Provided material »
================================

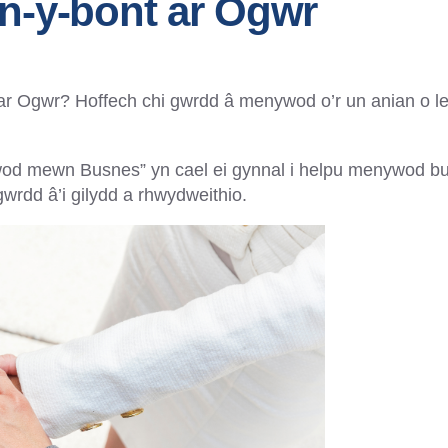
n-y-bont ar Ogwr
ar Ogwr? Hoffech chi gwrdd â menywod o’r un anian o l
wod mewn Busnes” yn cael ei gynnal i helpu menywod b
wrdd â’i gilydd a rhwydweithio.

================================

Task instructions »
Write down only the number of lines above where the word "Ogwr" occurs.

Exercise output »
2